Here is your word list, Toads. Get hopping 😉

folderol
bric-a-brac
instantaneous
momentary
lucid
derring-do
pontificate
green
smug
photo-op
slipshod
hokey pokey
fist pump
demure
lollipop
snooker
rendering
blancmange
smidgen
operatic

All that bric-a-brac
piling up around her,
like a rundown shack.
I would love to take
pictures, but that would
make me look smug. Besides,
I have my own knick-knacks
with smidgens of dust floating
across the rug.  Is it fear of loss
as she ages? Once demure,
now slipshod in her ways.
A rendering of her late
husband hangs crookedly
on the green wall where
chipped off paint creates
its own design.

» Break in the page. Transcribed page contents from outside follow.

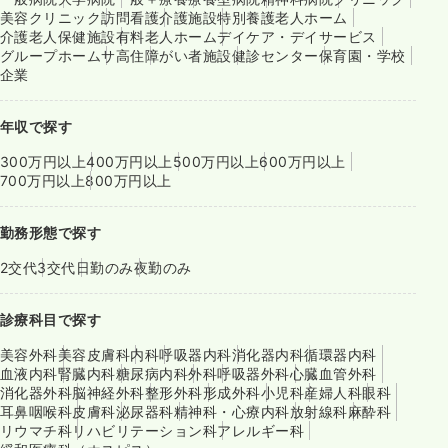
美容クリニック
訪問看護
介護施設
特別養護老人ホーム
介護老人保健施設
有料老人ホーム
デイケア・デイサービス
グループホーム
サ高住
障がい者施設
健診センター
保育園・学校
企業
年収で探す
300万円以上
400万円以上
500万円以上
600万円以上
700万円以上
800万円以上
勤務形態で探す
2交代
3交代
日勤のみ
夜勤のみ
診療科目で探す
美容外科
美容皮膚科
内科
呼吸器内科
消化器内科
循環器内科
血液内科
腎臓内科
糖尿病内科
外科
呼吸器外科
心臓血管外科
消化器外科
脳神経外科
整形外科
形成外科
小児科
産婦人科
眼科
耳鼻咽喉科
皮膚科
泌尿器科
精神科・心療内科
放射線科
麻酔科
リウマチ科
リハビリテーション科
アレルギー科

Oh, folderol,
she would say, waving
her arms to encompass
the room, should anyone
dare to comment. Is she lucid?
Her memories of how
she acquired each piece
is instantaneous.

http://withrealtoads.blogspot.com/

About purplepeninportland

I am a freelance poet, born and bred in Brooklyn, New York. I live with my husband, John, and two charming rescue dogs–Marion Miller and Murphy. We spent eight lovely years in Portland, OR, but are now back in New York. My goal is to create and share poetry with others who write, or simply enjoy reading poetry. I hope to touch a nerve in you, and feel your sparks as well.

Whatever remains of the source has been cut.